European Case Law Identifier: ECLI:AT:OGH0002:2022:0080OB00136.22S.1216.000

Rechtsgebiet: Zivilrecht

Entscheidungsart: Ordentliche Erledigung (Sachentscheidung)

 

Spruch:

Der Revision wird Folge gegeben.

Die Entscheidungen der Vorinstanzen werden aufgehoben und die Rechtssache zur neuerlichen Entscheidung nach Verfahrensergänzung an das Erstgericht zurückverwiesen.

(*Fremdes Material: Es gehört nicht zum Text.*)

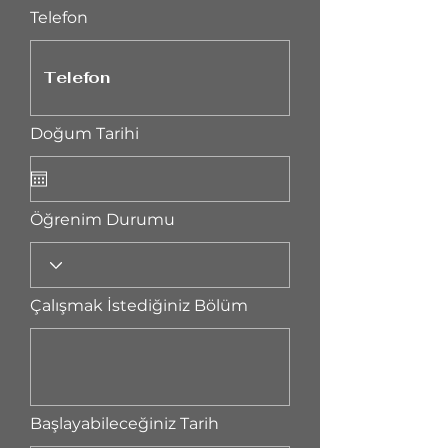
Telefon
Doğum Tarihi
Öğrenim Durumu
Çalışmak İstediğiniz Bölüm
Başlayabileceğiniz Tarih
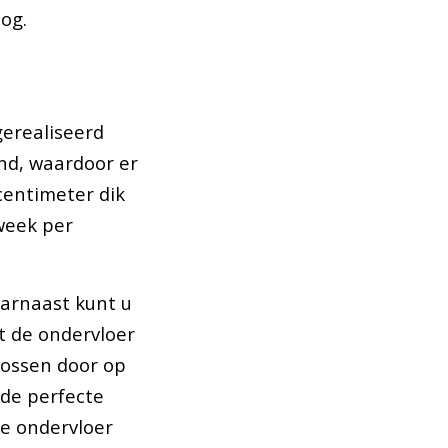
log.
gerealiseerd
nd, waardoor er
centimeter dik
week per
aarnaast kunt u
t de ondervloer
lossen door op
 de perfecte
de ondervloer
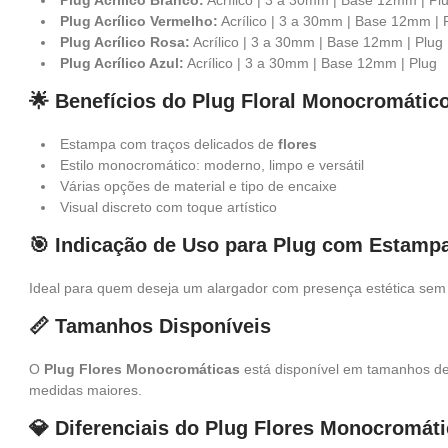
Plug Acrílico Branco:
Acrílico | 3 a 30mm | Base 12mm | Pl
Plug Acrílico Vermelho:
Acrílico | 3 a 30mm | Base 12mm | 
Plug Acrílico Rosa:
Acrílico | 3 a 30mm | Base 12mm | Plug
Plug Acrílico Azul:
Acrílico | 3 a 30mm | Base 12mm | Plug
🌟 Benefícios do Plug Floral Monocromátic
Estampa com traços delicados de
flores
Estilo monocromático: moderno, limpo e versátil
Várias opções de material e tipo de encaixe
Visual discreto com toque artístico
🎯 Indicação de Uso para Plug com Estampa
Ideal para quem deseja um alargador com presença estética se
📏 Tamanhos Disponíveis
O
Plug Flores Monocromáticas
está disponível em tamanhos d
medidas maiores.
💎 Diferenciais do Plug Flores Monocromát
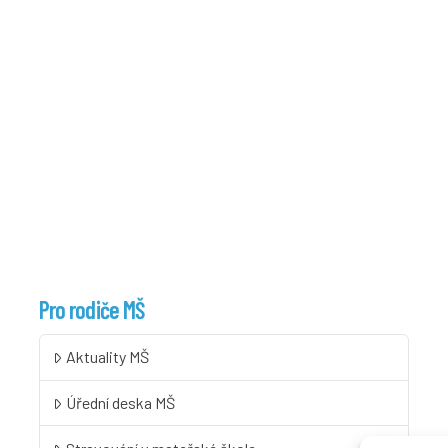
Pro rodiče MŠ
Aktuality MŠ
Úřední deska MŠ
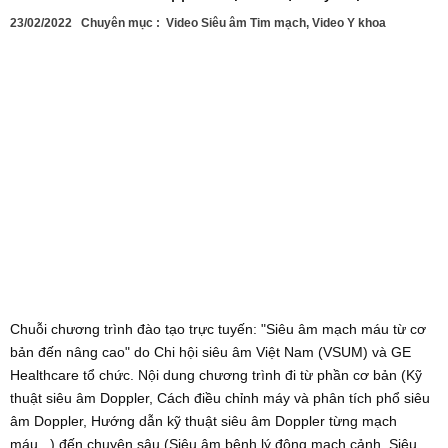
23/02/2022
Chuyên mục :
Video Siêu âm Tim mạch
,
Video Y khoa
Chuỗi chương trình đào tạo trực tuyến: "Siêu âm mạch máu từ cơ
bản đến nâng cao" do Chi hội siêu âm Việt Nam (VSUM) và GE
Healthcare tổ chức. Nội dung chương trình đi từ phần cơ bản (Kỹ
thuật siêu âm Doppler, Cách điều chỉnh máy và phân tích phổ siêu
âm Doppler, Hướng dẫn kỹ thuật siêu âm Doppler từng mạch
máu...) đến chuyên sâu (Siêu âm bệnh lý động mạch cảnh, Siêu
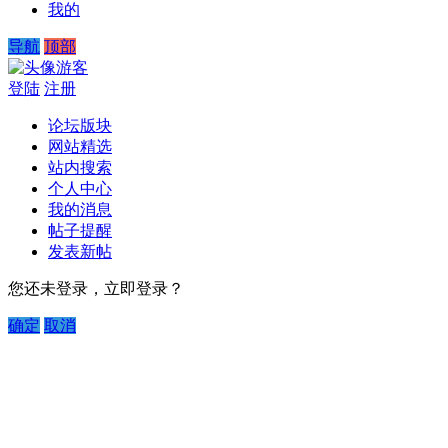
我的
导航
顶部
游客
登陆
注册
论坛版块
网站精选
站内搜索
个人中心
我的消息
帖子提醒
发表新帖
您还未登录，立即登录？
确定
取消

Die Kosten des Revisionsverfahrens sind weitere Verfahrenskosten.

 

Begründung:

[1] Der Kläger und seine damalige Ehefrau beauftragten die Beklagte mit der Lieferung und Montage eines Fertighauses, das ihnen im Jahr 2017 übergeben wurde. Das von der Nebenintervenientin errichtete Steildach des Hauses hat eine Neigung von 38 Grad und verfügt über keine Sicherheitsausstattung für Dachwartungsarbeiten. Nach der ÖNorm B 3417 wäre ein solches Dach mit Anschlagpunkten auszustatten gewesen, um ein gesichertes Arbeiten auf der Dachfläche zu ermöglichen. Die Verwendung solcher Anschlagpunkte erfordert eine Schutzausrüstung, die aus einem Drei-Punkte-Sicherheitsgurt sowie einem Sicherheitsseil besteht, das fachgerecht gekürzt werden muss, um vor einem Absturz schützen zu können.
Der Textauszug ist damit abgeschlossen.